Hilary, I am saving Flood for summer, when I’ll have time to truly savor it. I just adore Atwood. I hope she’s still writing at age 100 (for purely selfish reasons!).
Yeah, Kukla managed to stymie me with a few of her words – I can’t recall them anymore, which means I suppose I’m set to be stymied again! But apart from those little vocabulary blips, I didn’t struggle with her because I’ve done enough intellectual history and read enough Rousseau and studied the history of wet-nursing, though not in any systematic way. I really loved her perspective – not rejecting the good that medicine (and maybe even medicalization) can offer, but insisting that good care will be both woman- and infant-centered. I haven’t met her, but I met a bunch of philosophers working in a similar vein at a conference last spring, and wow were they a cool bunch of people. I’d love to have a chance to meet her too.

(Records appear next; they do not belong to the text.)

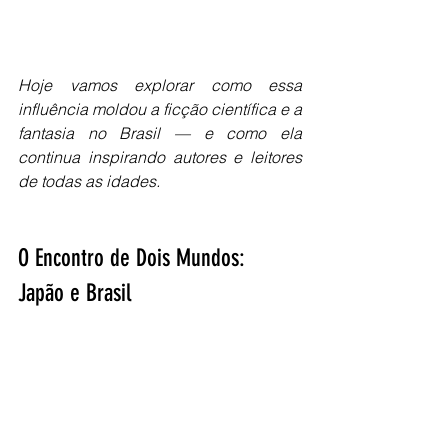
Hoje vamos explorar como essa 
influência moldou a ficção científica e a 
fantasia no Brasil — e como ela 
continua inspirando autores e leitores 
de todas as idades.
O Encontro de Dois Mundos: 
Japão e Brasil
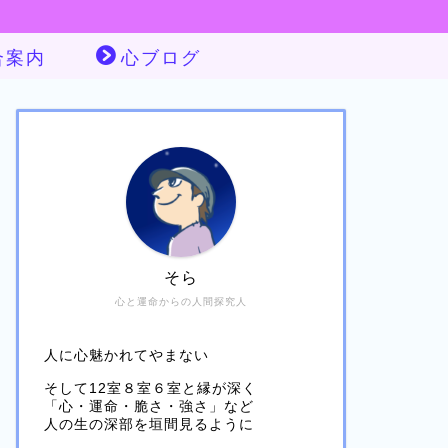
合案内
心ブログ
そら
心と運命からの人間探究人
人に心魅かれてやまない
そして12室８室６室と縁が深く
「心・運命・脆さ・強さ」など
人の生の深部を垣間見るように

As for FCP? I read 2/3 of it over winter break, then ran out of time, but had to kick myself repeatedly for not reading it earlier. You know how it’s sometimes easy to think that if you’ve read the buzz about a book – a review or two, maybe an author interview or blog post – you’ve got the gist of it? Well, I was dead wrong on FCP. I found it to be much richer and more nuanced than I’d expected.
Funnily enough, it looks like Feminist Critics has recently had to ban a feminazi. No, I don’t mean a feminist with undesirable views – I mean a fully-fledged Nazi sympathizer. The world is a truly strange place…
Oh wow. I just took a quick glance at the questionable quotations, and yeah, I think Hugh would’ve been remiss NOT to ban her. I think Hugh is too sympathetic to PUA but actual Nazis and anti-Semites are orders of magnitude more problematic.